If you’re from Cincinnati and remember the Eastgate Showcase – or if you’re from anywhere and remember just about any 80s-era multiplex – then you remember how the front row was at best eighteen inches away from the front wall. This wasn’t a gentle slope. You were looking straight up. (Suck it, stadium seating!)
I expected a sore neck. But then the movie started, and I forgot all about the cramped seats and the terrible angle. I was sucked in. Two hours of cinematic bliss.
I dug the experience so much, I made habit of sitting as close to the front as possible for the next decade or so, when being overwhelmed by the screen enhanced my viewing experience.
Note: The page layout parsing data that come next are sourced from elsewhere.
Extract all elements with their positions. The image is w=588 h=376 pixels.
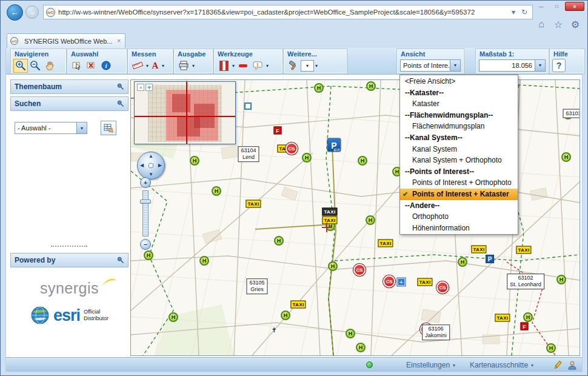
zoom-slider-handle[interactable] xyxy=(140,200,151,204)
measure-tool[interactable] xyxy=(130,59,145,73)
map-marker-taxi[interactable]: TAXI xyxy=(417,278,432,286)
edit-pencil-icon[interactable] xyxy=(553,360,563,372)
map-marker-h[interactable]: H xyxy=(328,261,338,271)
pan-left-icon[interactable]: ◀ xyxy=(140,163,144,168)
map-marker-h[interactable]: H xyxy=(356,343,366,352)
map-marker-cs[interactable]: CS xyxy=(353,264,366,276)
map-marker-h[interactable]: H xyxy=(169,312,178,322)
map-marker-pbig[interactable]: PE/A xyxy=(327,138,341,152)
view-menu-item[interactable]: ✔Points of Interest + Kataster xyxy=(400,189,518,200)
view-menu-item[interactable]: <Freie Ansicht> xyxy=(400,76,518,87)
panel-resize-handle[interactable] xyxy=(51,246,87,247)
view-select[interactable]: Points of Intere... ▼ xyxy=(400,59,461,72)
view-menu-item[interactable]: Höheninformation xyxy=(400,223,518,234)
map-marker-sq[interactable] xyxy=(244,102,252,110)
settings-gear-icon[interactable]: ⚙ xyxy=(569,19,581,30)
map-marker-cs[interactable]: CS xyxy=(436,281,449,294)
map-marker-cs[interactable]: CS xyxy=(383,275,395,287)
overview-map[interactable]: × ✛ xyxy=(134,81,236,144)
map-marker-h[interactable]: H xyxy=(556,275,566,284)
help-button[interactable]: ? xyxy=(552,59,566,72)
einstellungen-menu[interactable]: Einstellungen ▾ xyxy=(406,358,455,372)
print-dropdown-icon[interactable]: ▾ xyxy=(191,63,196,69)
overview-close-icon[interactable]: × xyxy=(137,84,144,91)
pan-up-icon[interactable]: ▲ xyxy=(149,154,153,159)
powered-by-panel-header[interactable]: Powered by xyxy=(10,253,129,267)
map-marker-h[interactable]: H xyxy=(212,186,221,196)
map-marker-f[interactable]: F xyxy=(521,323,529,331)
print-tool[interactable] xyxy=(176,59,191,73)
themenbaum-panel-header[interactable]: Themenbaum xyxy=(10,79,129,94)
maptip-tool[interactable]: ! xyxy=(250,59,265,73)
map-marker-h[interactable]: H xyxy=(144,250,153,260)
maximize-button[interactable]: □ xyxy=(549,2,564,11)
clear-selection-tool[interactable] xyxy=(84,59,99,73)
pan-right-icon[interactable]: ▶ xyxy=(158,163,162,168)
map-marker-h[interactable]: H xyxy=(561,152,571,162)
scale-input[interactable]: 18.056 ▼ xyxy=(479,59,546,72)
minimize-button[interactable]: — xyxy=(533,2,549,11)
overview-move-icon[interactable]: ✛ xyxy=(145,84,153,91)
measure-dropdown-icon[interactable]: ▾ xyxy=(145,63,150,69)
redlining-tool[interactable] xyxy=(236,59,250,73)
map-marker-h[interactable]: H xyxy=(358,156,367,166)
flag-tool[interactable] xyxy=(216,59,231,73)
autocomplete-dropdown-icon[interactable]: ▾ xyxy=(508,8,519,16)
pan-center-button[interactable] xyxy=(149,163,154,169)
map-marker-h[interactable]: H xyxy=(523,312,533,322)
pin-icon[interactable] xyxy=(117,257,124,264)
map-marker-h[interactable]: H xyxy=(190,156,199,166)
map-marker-h[interactable]: H xyxy=(281,311,290,320)
zoom-in-button[interactable]: + xyxy=(140,177,151,188)
map-marker-h[interactable]: H xyxy=(274,236,284,246)
zoom-slider[interactable] xyxy=(142,190,149,237)
tab-close-icon[interactable]: × xyxy=(116,38,122,44)
map-marker-taxi[interactable]: TAXI xyxy=(495,314,510,322)
browser-tab[interactable]: wO SYNERGIS WebOffice Web... × xyxy=(7,33,125,48)
home-icon[interactable]: ⌂ xyxy=(535,19,547,30)
map-marker-h[interactable]: H xyxy=(546,343,556,353)
view-menu-item[interactable]: Kataster xyxy=(400,98,518,110)
pin-icon[interactable] xyxy=(117,83,124,90)
map-marker-h[interactable]: H xyxy=(458,257,467,267)
map-marker-cs[interactable]: CS xyxy=(286,143,298,155)
map-marker-h[interactable]: H xyxy=(302,153,312,163)
zoom-out-button[interactable]: − xyxy=(140,239,151,250)
kartenausschnitte-menu[interactable]: Kartenausschnitte ▾ xyxy=(470,358,533,372)
map-marker-church[interactable]: ✝ xyxy=(271,326,276,334)
map-marker-h[interactable]: H xyxy=(366,215,375,225)
pan-down-icon[interactable]: ▼ xyxy=(149,172,153,177)
zoom-in-tool[interactable] xyxy=(13,59,28,73)
refresh-icon[interactable]: ↻ xyxy=(519,8,530,16)
view-select-arrow-icon[interactable]: ▼ xyxy=(450,60,460,71)
weitere-dropdown-icon[interactable]: ▾ xyxy=(314,63,319,69)
map-marker-taxi[interactable]: TAXI xyxy=(290,301,306,309)
select-tool[interactable] xyxy=(70,59,84,73)
pin-icon[interactable] xyxy=(117,100,124,107)
close-button[interactable]: × xyxy=(565,2,584,11)
map-marker-plus[interactable]: + xyxy=(398,278,406,286)
map-marker-h[interactable]: H xyxy=(366,81,376,91)
map-marker-taxi[interactable]: TAXI xyxy=(246,200,261,208)
map-marker-h[interactable]: H xyxy=(314,83,324,93)
map-marker-taxi[interactable]: TAXI xyxy=(471,246,486,253)
map-marker-taxid[interactable]: TAXI xyxy=(322,208,337,216)
search-select[interactable]: - Auswahl - ▼ xyxy=(15,122,87,134)
back-button[interactable]: ← xyxy=(7,4,23,21)
text-measure-tool[interactable]: A xyxy=(150,59,161,73)
view-menu-item[interactable]: Orthophoto xyxy=(400,211,518,223)
view-menu-item[interactable]: Kanal System + Orthophoto xyxy=(400,155,518,166)
map-marker-h[interactable]: H xyxy=(199,256,209,266)
tools-hammer-tool[interactable] xyxy=(286,59,301,73)
view-menu-item[interactable]: Kanal System xyxy=(400,144,518,155)
zoom-out-tool[interactable] xyxy=(28,59,42,73)
scale-dropdown-icon[interactable]: ▼ xyxy=(535,60,545,71)
address-bar[interactable]: wO http://w-ws-wintner/WebOffice/synserv… xyxy=(43,5,533,19)
identify-tool[interactable]: i xyxy=(99,59,113,73)
map-marker-h[interactable]: H xyxy=(346,329,355,338)
map-marker-center[interactable] xyxy=(322,223,332,232)
suchen-panel-header[interactable]: Suchen xyxy=(10,96,129,111)
text-measure-dropdown-icon[interactable]: ▾ xyxy=(161,63,165,69)
view-menu-item[interactable]: Flächenwidmungsplan xyxy=(400,121,518,132)
favorites-star-icon[interactable]: ☆ xyxy=(552,19,564,30)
I eventually gave that up (getting old has its drawbacks), but I still get lost in those other worlds poking through that giant rectangle.
I vaguely remember attempting to tell the movie’s story in scene-by-scene detail to a friend the next day, so excited was I by what I witnessed. I made a point to see it again when it began its official theatrical run. I collected magazine stories about it (most notably a Starlog feature hypothesizing a second Marty from an alternate universe). I ran the cassette soundtrack ragged, as I did the eventual VHS copy, dubbed from a cable broadcast. I studied that film like the Torah.
I’ll always regard it with a bit of reverence, a bubblegum masterpiece that helped shape my tastes, my style, my self. That first screening remains one of the best and most influential nights of my cinematic life.